Vita quotidiana e nuove speranze
La narrazione poi ritorna indietro di qualche giorno. Nella casa del sarto le due donne stanno riprendendo una vita quasi normale, sebbene siano consapevoli che sarà necessaria una nuova separazione; Agnese è ottimista sul futuro, mentre Lucia si affida alla Provvidenza.
Interesse di donna Prassede
Poco distante dal paesetto in cui risiedono i personaggi appena citati, è in villeggiatura una coppia di nobili origini: don Ferrante, un letterato, e donna Prassede, una nobildonna inclinata a far del bene. Incuriosita dalla straordinaria vicenda della giovane, vuole conoscerla e manda a prendere le due donne. Quando scopre che il cardinale sta cercando una sistemazione per Lucia, si offre di ospitarla.
Ella è convinta che essa, essendo fidanzata con un poco di buono, abbia qualche difetto e si propone di raddrizzarle il cervello. Inoltre non apprezza il contegno riservato della ragazza e vuole allontanarla da Renzo, che ritiene la cause di tutte le sue disgrazie. Le due donne, accettata la proposta di donna Prassede, ritornano al loro paese ed hanno un nuovo colloquio con Federigo Borromeo.

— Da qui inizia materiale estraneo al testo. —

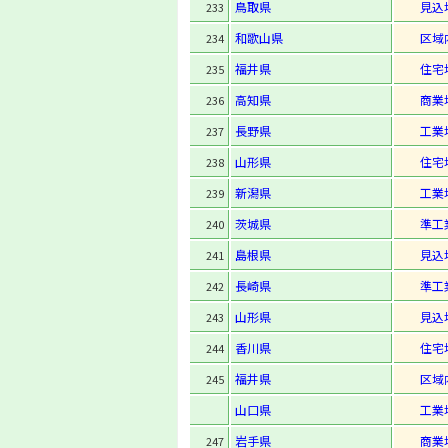
鳥取県
見込
233
和歌山県
区域
234
福井県
住宅
235
高知県
商業
236
長野県
工業
237
山形県
住宅
238
新潟県
工業
239
茨城県
準工
240
島根県
見込
241
長崎県
準工
242
山形県
見込
243
香川県
住宅
244
福井県
区域
245
山口県
工業
岩手県
商業
247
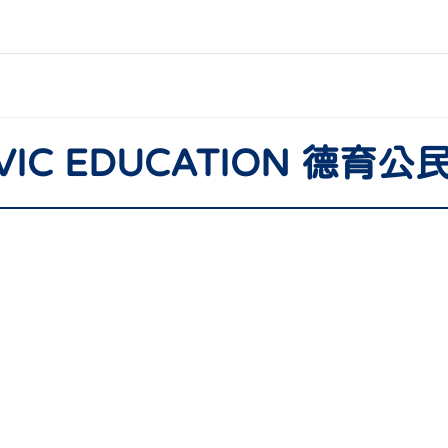
IVIC EDUCATION 德育公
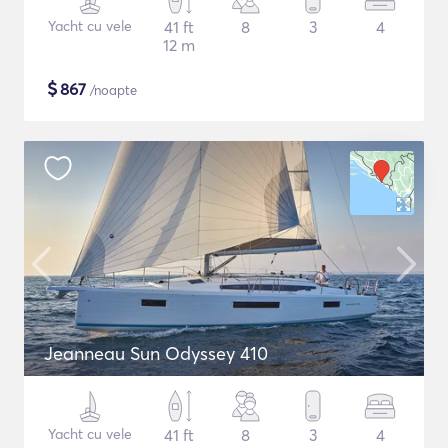
Yacht cu vele
41 ft
8
3
4
12 m
$
867
/noapte
Jeanneau Sun Odyssey 410
Yacht cu vele
41 ft
8
3
4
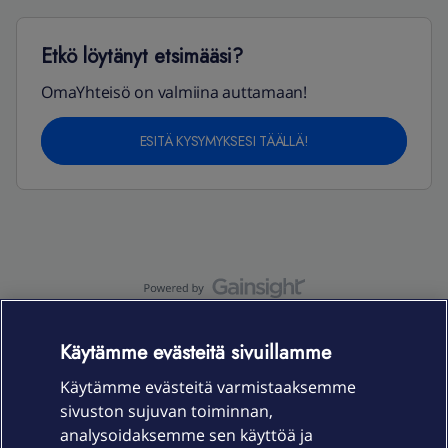
Etkö löytänyt etsimääsi?
OmaYhteisö on valmiina auttamaan!
ESITÄ KYSYMYKSESI TÄÄLLÄ!
OmaYhteisö-käyttöehdot
Accessibility statement
Käytämme evästeitä sivuillamme
Käytämme evästeitä varmistaaksemme
sivuston sujuvan toiminnan,
Laitteet & liittymät
analysoidaksemme sen käyttöä ja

Colloquio tra don Abbondio e il cardinale
Terminate le funzioni, don Abbondio viene chiamato dal cardinale per un colloquio in cui gli chiede, senza mezzi termini, se è vero che si è rifiutato di sposare i due promessi; egli prima racconta delle scuse, ma poi è costretto a riferire come sono andate veramente le cose. Agli interrogativi pressanti di Federigo, il curato sa soltanto ripetere che, quando c’è di mezzo la forza, non si può né vincerla né eguagliarla e che comunque il coraggio non è una virtù appartenente a tutti. Sul tema del coraggio Federigo pone ancora qualche domanda a don Abbondio, in cui chiede se sia mai stato capace di amore vero per i suoi fedeli e tace in attesa di risposta.
Domande da interrogazione
- Quali sono le reazioni della comunità all'arrivo del cardinale?
- Come stanno affrontando Lucia e Agnese la loro situazione attuale?
- Qual è l'interesse di donna Prassede nei confronti di Lucia?
- Qual è il contenuto del colloquio tra don Abbondio e il cardinale?
All'arrivo dell'arcivescovo, il paese è in festa, ma don Abbondio preferisce rimanere in chiesa per evitare il gran chiasso, mentre la gente manifesta il proprio odio verso don Rodrigo, che decide di fuggire a Milano per non affrontare il prelato.
Lucia e Agnese stanno cercando di riprendere una vita quasi normale, consapevoli però che dovranno affrontare una nuova separazione. Agnese è ottimista sul futuro, mentre Lucia si affida alla Provvidenza.
Donna Prassede, incuriosita dalla vicenda di Lucia, desidera conoscerla e si offre di ospitarla, convinta che la giovane abbia dei difetti da correggere e che debba allontanarsi da Renzo, ritenuto la causa delle sue disgrazie.
Durante il colloquio, il cardinale interroga don Abbondio sul suo rifiuto di sposare Renzo e Lucia. Don Abbondio cerca di giustificarsi, ma alla fine ammette la verità, rivelando la sua mancanza di coraggio e la difficoltà di affrontare la forza.